The practice of forensic pathology may be more susceptible to these psychological forces because of its very nature – it is an interpretive and inexact science, as many testified, one that is as much art as science.

However, in our submission the evidence is clear that the central failings involve the Chief Coroner's Office itself.

From the outset, the institutional arrangements were flawed.

No meaningful oversight was provided by the Chief Coroner's Office to the Ontario Pediatric Forensic Pathology Unit.

Quality assurance was minimal and ineffective. As the problems began to mount, no one took responsibility for Dr. Smith’s errors nor was he held accountable for them.

The Chief Coroners Office's key executives became too closely associated with Dr. Smith and his work.

The provision of pediatric pathology services became part of a wider public safety mandate of preventing child abuse.

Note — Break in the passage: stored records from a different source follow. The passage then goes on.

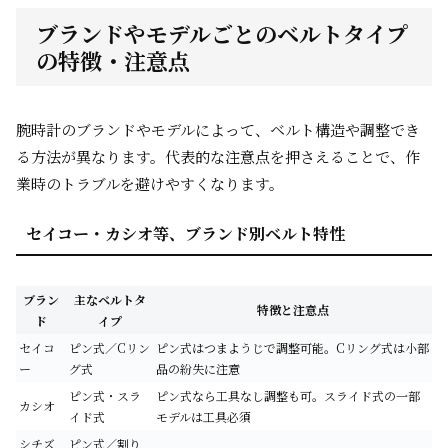
ブランドやモデルごとのベルトタイプ
の特徴・注意点
腕時計のブランドやモデルによって、ベルト構造や調整でき
る方法が異なります。代表的な注意点を押さえることで、作
業時のトラブルを避けやすくなります。
セイコー・カシオ等、ブランド別ベルト特性
ブラン
主なベルトタ
特徴と注意点
ド
イプ
セイコ
ピン式／Cリン
ピン式はつまようじで調整可能。Cリング式は小部
ー
グ式
品の紛失に注意
ピン式・スラ
ピン式なら工具なし調整も可。スライド式の一部
カシオ
イド式
モデルは工具必須
シチズ
ピン式／割り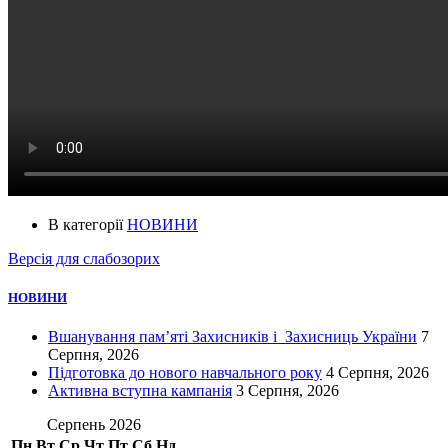
В категорії
НОВИНИ
Версія для слабозорих
НОВИНИ
Вшанування пам’яті Захисників і Захисниць України
7
Серпня, 2026
Підготовка до нового навчального року
4 Серпня, 2026
Активна вступна кампанія
3 Серпня, 2026
Серпень 2026
Пн
Вт
Ср
Чт
Пт
Сб
Нд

The Chief Coroner's Office played a significant role in creating Dr. Smith’s iconic status within the small world of pediatric death cases.

Having done so, the Chief Coroner's Office proved incapable of assessing his work in an objective manner.

The lack of an independent complaints process meant that the same people who had promoted Dr. Smith’s career and had a vested interest in his work product were responsible for reviewing and assessing complaints.

The systemic issues that have given rise to this Inquiry, best illustrated in the lives and experiences of the Affected Families, must be addressed through a critical assessment of what happened to them: how their lives intersected with the coronial system, the criminal justice system, and the child protection system in this Province at a time when they were each mourning the death of a child.

The systemic failures and solutions do not begin and end at the doors of the Ontario Pediatric Forensic Pathology Unit or the Chief Coroner's Office, or indeed at the door of Dr. Charles Smith.

Because of this, our submissions will follow the Commissioner’s mandate to review and assess the institutional arrangements in place during the years of the mandate in order to best make appropriate recommendations for the future.

We will do so through an overview of the crucial evidence relating to the institutional failures arising out of the six cases involving our clients.

We make a number of recommendations focused on systematic change, with the aim of restoring public confidence."